▸ **ABOUT THIS EXERCISE**
Work through the entries below and show every line in which "灯塔专业版" is found.

*** Begin section ***

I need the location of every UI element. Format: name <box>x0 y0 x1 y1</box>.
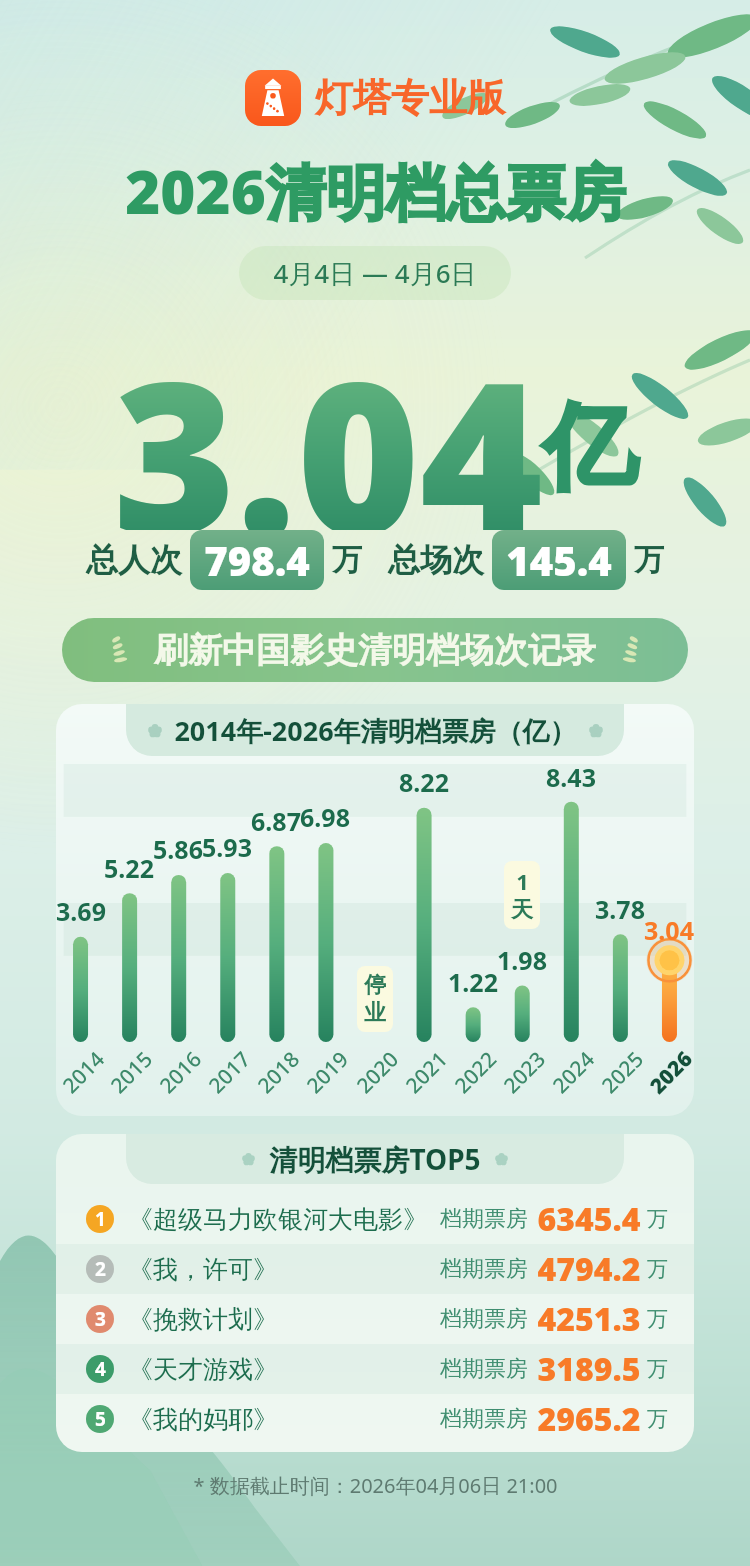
button[interactable]: 总人次 <box>86 530 362 590</box>
staticText: 2014年-2026年清明档票房（亿） <box>174 712 577 749</box>
staticText: 档期票房 <box>440 1205 528 1233</box>
staticText: 2024 <box>546 1045 601 1100</box>
button[interactable]: 1 <box>56 1194 694 1244</box>
staticText: 《我，许可》 <box>128 1254 278 1285</box>
button[interactable]: 2014年-2026年清明档票房（亿） <box>56 704 694 1116</box>
staticText: 《我的妈耶》 <box>128 1404 278 1435</box>
staticText: 万 <box>332 541 362 579</box>
staticText: 4251.3 <box>537 1297 641 1341</box>
staticText: 2021 <box>399 1045 454 1100</box>
staticText: 1.98 <box>497 943 547 977</box>
staticText: 2965.2 <box>537 1397 641 1441</box>
staticText: 4月4日 — 4月6日 <box>273 255 477 291</box>
staticText: 2015 <box>104 1045 159 1100</box>
button[interactable]: 3 <box>56 1294 694 1344</box>
staticText: 3.78 <box>595 892 645 926</box>
staticText: 2026 <box>643 1045 694 1100</box>
staticText: 798.4 <box>204 533 310 587</box>
staticText: 5.93 <box>202 830 252 864</box>
staticText: 4794.2 <box>537 1247 641 1291</box>
button[interactable]: 2 <box>56 1244 694 1294</box>
staticText: 2018 <box>251 1045 306 1100</box>
staticText: 145.4 <box>506 533 612 587</box>
staticText: 2026清明档总票房 <box>125 150 626 232</box>
staticText: 2019 <box>300 1045 355 1100</box>
staticText: 灯塔专业版 <box>315 74 505 122</box>
staticText: 6345.4 <box>537 1197 641 1241</box>
staticText: 2020 <box>350 1045 405 1100</box>
staticText: 2025 <box>595 1045 650 1100</box>
staticText: 天 <box>511 896 533 924</box>
staticText: 《天才游戏》 <box>128 1354 278 1385</box>
staticText: 2 <box>95 1256 106 1282</box>
staticText: 档期票房 <box>440 1305 528 1333</box>
staticText: 《挽救计划》 <box>128 1304 278 1335</box>
staticText: 1 <box>516 866 529 896</box>
other: 灯塔专业版 <box>245 70 301 126</box>
staticText: 5.22 <box>104 851 154 885</box>
staticText: 5.86 <box>153 832 203 866</box>
staticText: 万 <box>647 1406 668 1432</box>
button[interactable]: 灯塔专业版 <box>239 70 511 126</box>
button[interactable]: 总场次 <box>388 530 664 590</box>
staticText: 《超级马力欧银河大电影》 <box>128 1204 428 1235</box>
staticText: 万 <box>647 1306 668 1332</box>
staticText: 万 <box>647 1206 668 1232</box>
staticText: 清明档票房TOP5 <box>269 1140 481 1178</box>
staticText: 2014 <box>56 1045 111 1100</box>
staticText: 3.04 <box>644 913 694 947</box>
staticText: 2016 <box>153 1045 208 1100</box>
staticText: 档期票房 <box>440 1355 528 1383</box>
button[interactable]: 4 <box>56 1344 694 1394</box>
staticText: 4 <box>95 1356 106 1382</box>
staticText: 万 <box>634 541 664 579</box>
staticText: 刷新中国影史清明档场次记录 <box>154 629 596 672</box>
button[interactable]: 刷新中国影史清明档场次记录 <box>62 618 688 682</box>
staticText: 业 <box>364 999 386 1027</box>
staticText: 万 <box>647 1356 668 1382</box>
staticText: 停 <box>364 971 386 999</box>
staticText: 2022 <box>448 1045 503 1100</box>
staticText: 3.04 <box>113 310 543 530</box>
staticText: 总场次 <box>388 540 484 580</box>
staticText: 6.98 <box>300 800 350 834</box>
staticText: * 数据截止时间：2026年04月06日 21:00 <box>193 1472 558 1499</box>
staticText: 档期票房 <box>440 1255 528 1283</box>
staticText: 3 <box>95 1306 106 1332</box>
staticText: 总人次 <box>86 540 182 580</box>
staticText: 万 <box>647 1256 668 1282</box>
staticText: 6.87 <box>251 804 301 838</box>
staticText: 档期票房 <box>440 1405 528 1433</box>
staticText: 3.69 <box>56 894 106 928</box>
staticText: 8.43 <box>546 760 596 794</box>
button[interactable]: 5 <box>56 1394 694 1444</box>
staticText: 3189.5 <box>537 1347 641 1391</box>
staticText: 2017 <box>202 1045 257 1100</box>
staticText: 1 <box>95 1206 106 1232</box>
staticText: 亿 <box>543 388 637 506</box>
staticText: 2023 <box>497 1045 552 1100</box>
staticText: 5 <box>95 1406 106 1432</box>
staticText: 1.22 <box>448 965 498 999</box>
button[interactable]: 4月4日 — 4月6日 <box>239 246 511 300</box>
staticText: 8.22 <box>399 765 449 799</box>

*** End section ***

▸ **OUTPUT**
staticText: 灯塔专业版 <box>315 74 505 122</box>
other: 灯塔专业版 <box>245 70 301 126</box>
button[interactable]: 灯塔专业版 <box>239 70 511 126</box>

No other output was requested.